HymoPack is a leading North American manufacturer of many types of plastic shopping bags including t-shirt bags (known for the shape of the bag), merchandise bags and can liners based in Canada. Their customers include major retail, restaurant and soft goods brands as well as major cleaning and hygiene services companies and products distributors.
The plastic shopping bag industry is extremely competitive and to preserve their dominant market position HymoPack invests in the latest technologies to maintain product quality while responding to the intense price pressure of their core markets.
To make their products, HymoPack extrudes very thin plastic sheets which are trimmed and formed into various bag geometries. This process generates a considerable amount of internal waste scrap.
Standard Bag Geometries - Courtesy HymoPack
Post-Industrial Plastic Sheet
HymoPack realized about 15 years ago that the ability to recover this scrap and re-use it (post-industrial plastic recycling) would improve their competitive position by lowering overall product costs as well as improve their sustainability footprint.
What is Post-Industrial Plastic?
Plastic scrap that is generated as waste from an industrial process is called ‘post-industrial plastic’. Reprocessing post-industrial plastic internally is sometimes called ‘in-house recycling’.

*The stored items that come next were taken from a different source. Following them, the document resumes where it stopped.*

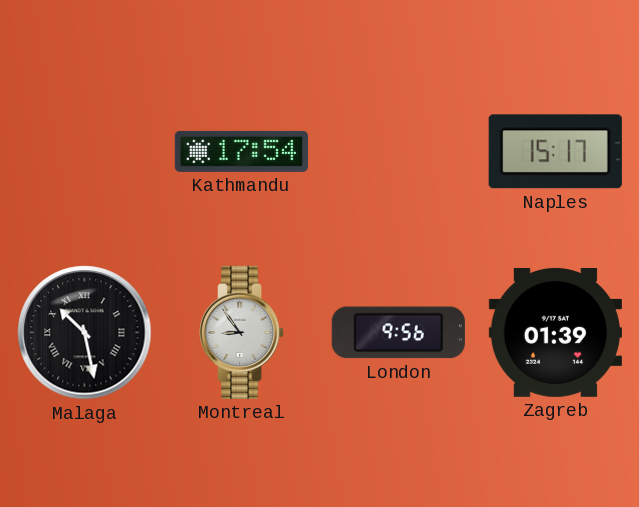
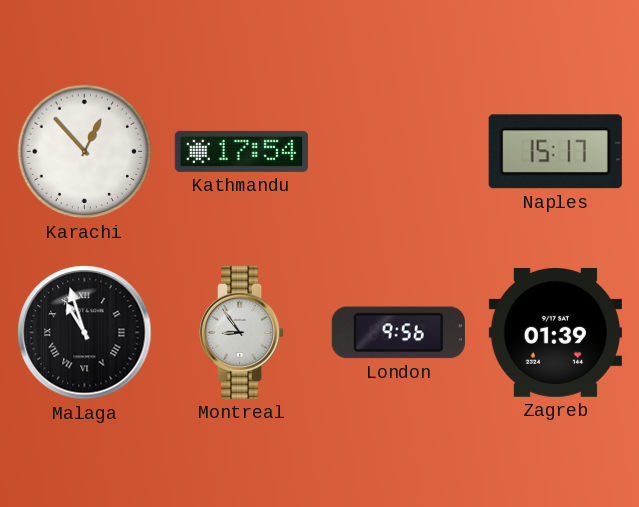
Karachi: none -> 12:53
Malaga: 10:28 -> 10:57
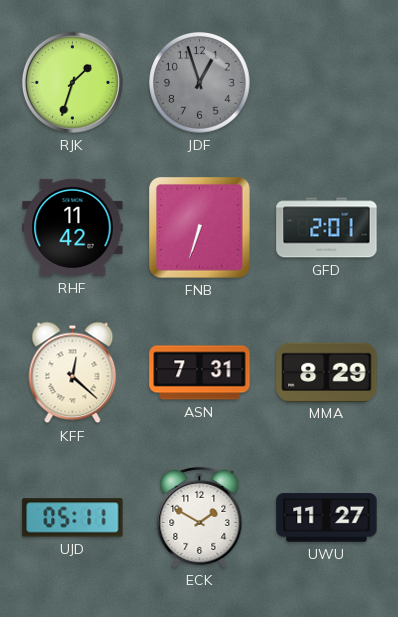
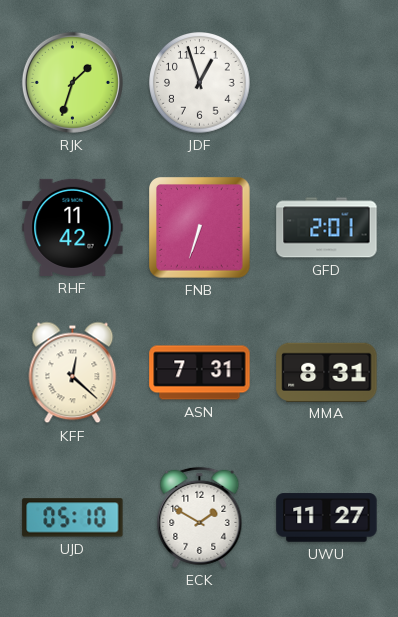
JDF dial: grey -> white
MMA: 8:29 -> 8:31
UJD: 05:11 -> 05:10
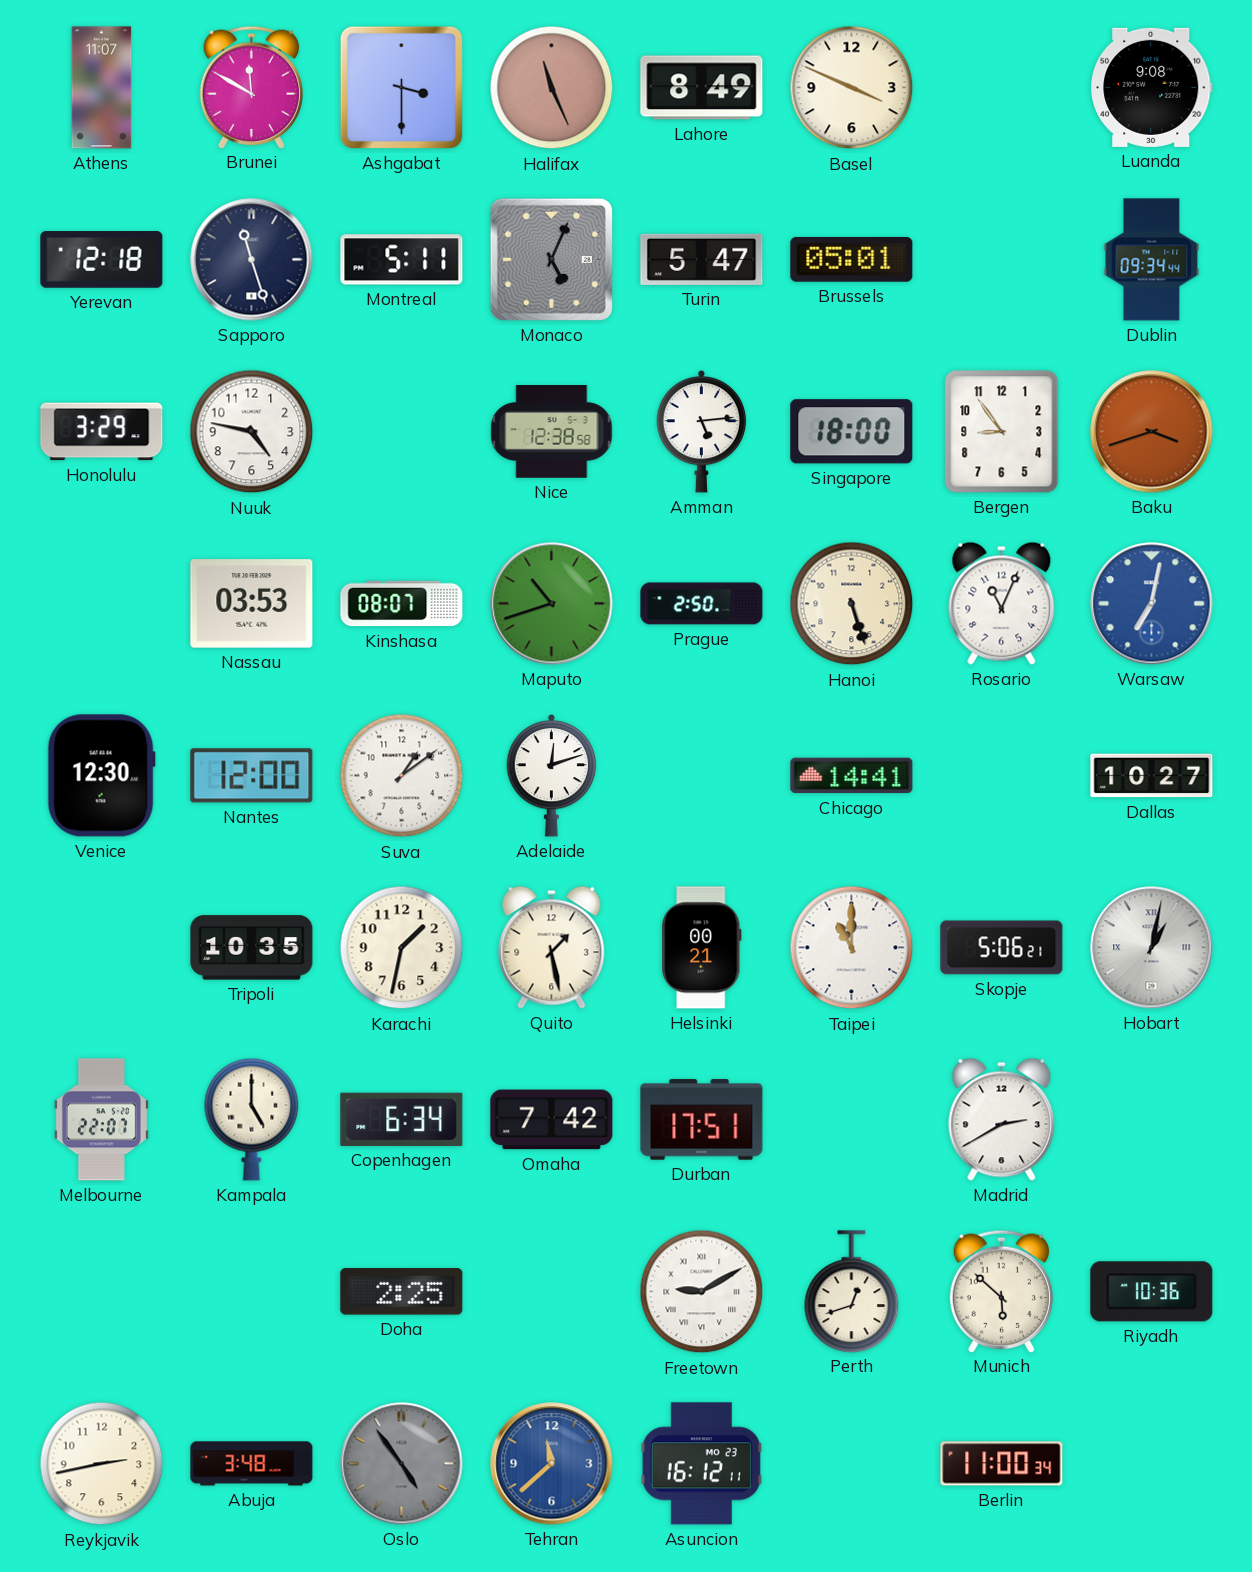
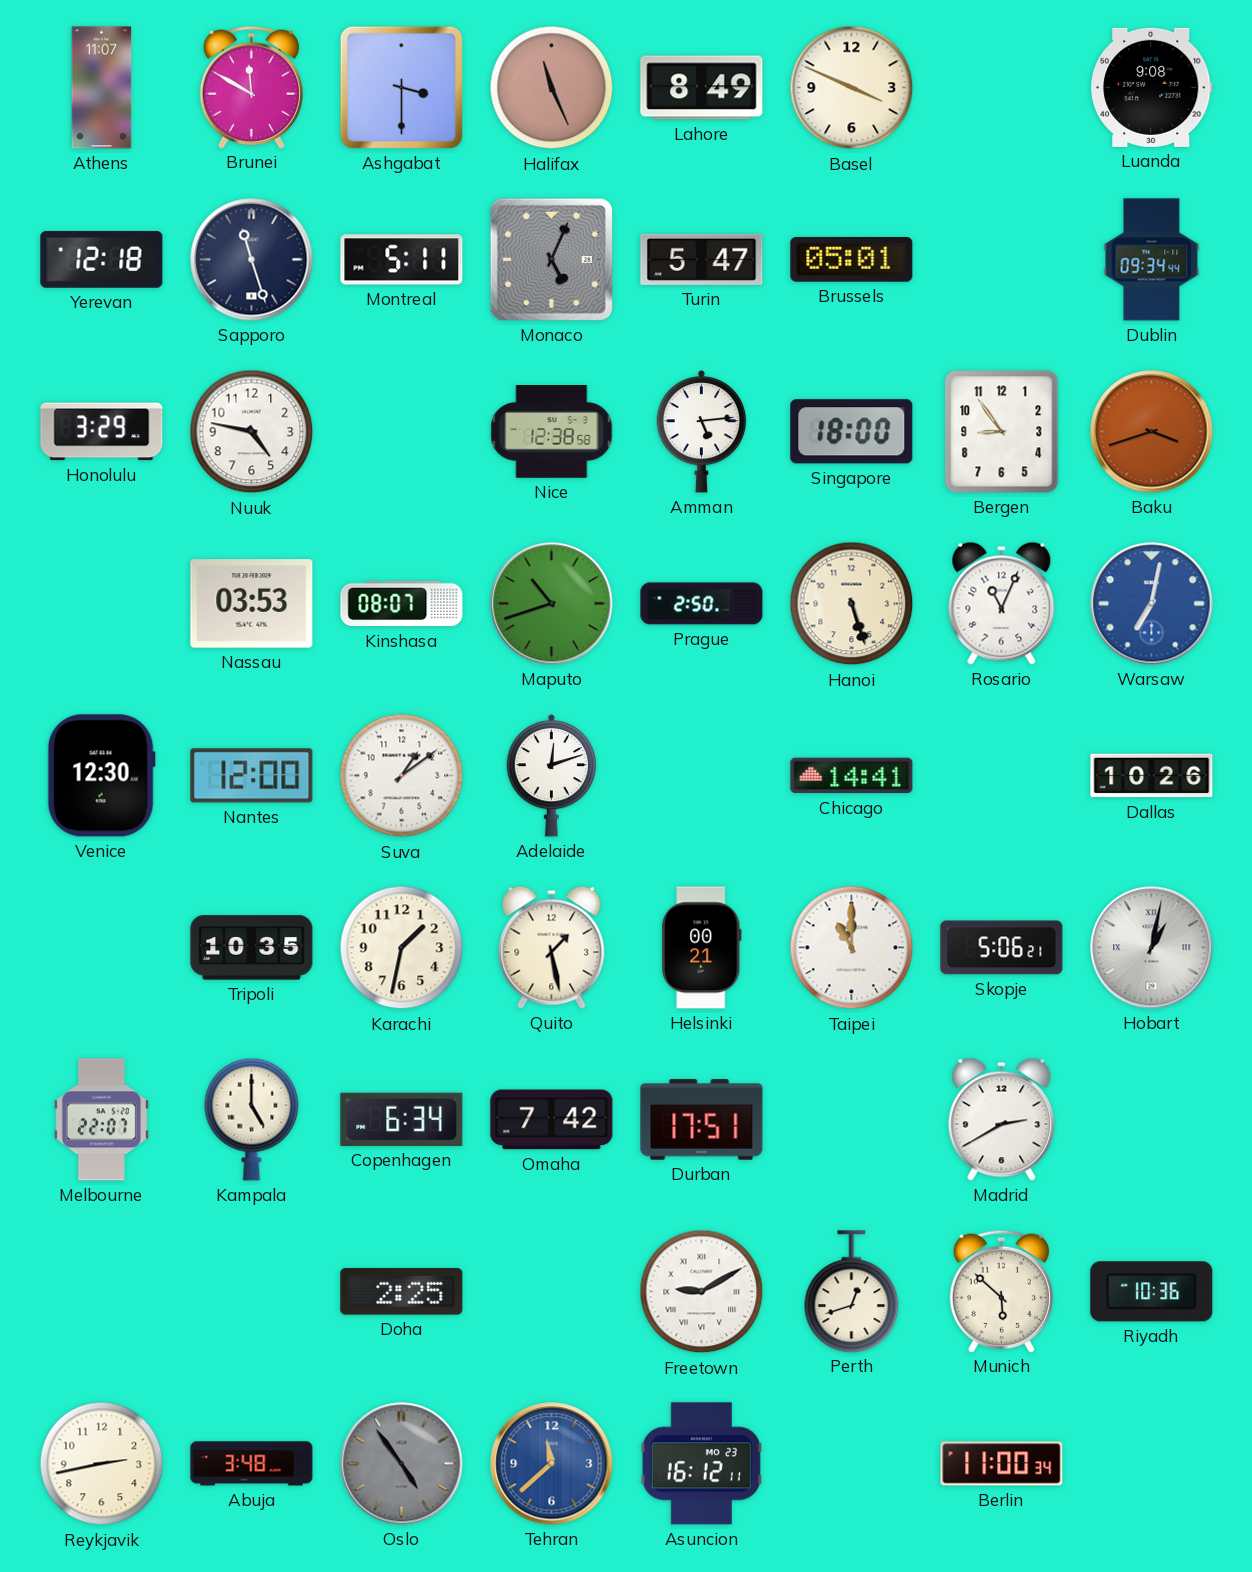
Dallas: 10:27 -> 10:26
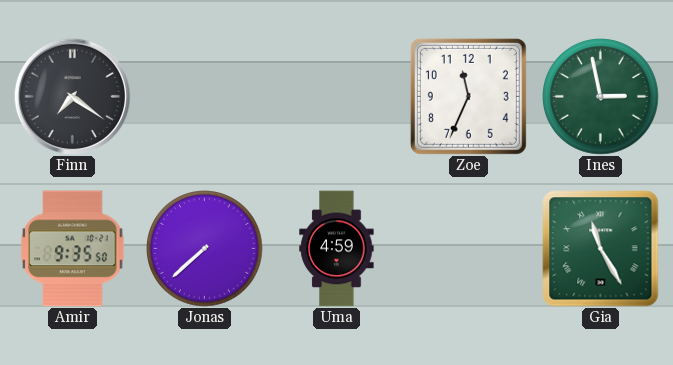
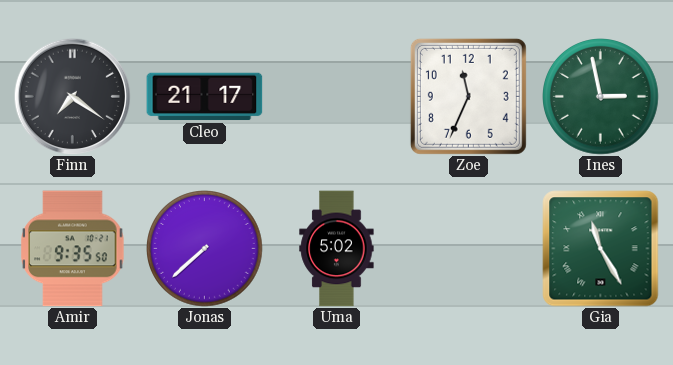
Cleo: none -> 21:17
Uma: 4:59 -> 5:02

Post-industrial plastic differs from post-consumer plastic in several important ways:
- Because of consumer behavior, post-consumer plastic is a mix of a wide variety of plastics that needs to be sorted into recyclables and non-recyclables.
- The recyclable plastics then need to be sorted into types, such as Polyethylene Terephthalate (PET), High-Density Polyethylene (HDPE or PE-HD), Polyvinyl Chloride (PVC or V), Low-Density Polyethylene (LDPE or PE-LD), Polypropylene (PP) and others.
- Even plastics that are sorted into consistent types may have variances in plastic composition as there are different types of resins used by various plastics products manufacturers.
- Post-consumer plastics need to be cleaned of debris and contamination enough that the quality of the reprocessed output can be used to make new products.
When recycling post-industrial plastics however, manufacturers have the advantage that the input resin type is known and controllable. Post-industrial plastics are also in a pre-contamination state, making the process of recycling back to useable high-quality plastic pellets simpler.
HymoPack foresaw the opportunity to produce value from their post-industrial plastic scrap and evaluated sending their scrap out to others for re-processing or adopting in-house plastic recycling technology.
“When we looked at possible technology partners for our post-industrial plastic recycling program, we found that there are lots of people that provide it, but only a few that do it well” says Gerry Maldoff, CEO of HymoPack. “EREMA provides the most progressive state of the art recycling technology and has an excellent reputation for reliability and service”.
As part of their investigation, HymoPack visited sites where existing post-industrial plastic recycling was taking place. Based upon these visits they determined that EREMA was the right partner for them. “We’ve operated for 15 years now with virtually no issues” says Gerry. “The machines have produced at, or over, the promised production rates. They’re reliable and the cost of maintenance is low. An advantage of working with EREMA is that as they’ve advanced the art of plastics recycling technology, we’ve been able to upgrade our existing machine to take advantage of their advancements”.
HymoPack’s in-house post-industrial plastic recycling program keeps their costs low and enables them to produce products such as can-liners with a very high percentage of recycled input materials.
Example of Post-Industrial Plastic End Product
They use a Vecoplan shredder with an EREMA 1714TVE system.
“EREMA in-house recycling technology allows us to remain the leader in our market while meeting our circular economy goals” says Gerry.
While the general public isn’t all that aware of the potential for post-industrial plastic recycling, it actually represents an immense opportunity to divert usable plastics from landfills while enabling cost and energy savings for plastics products producers.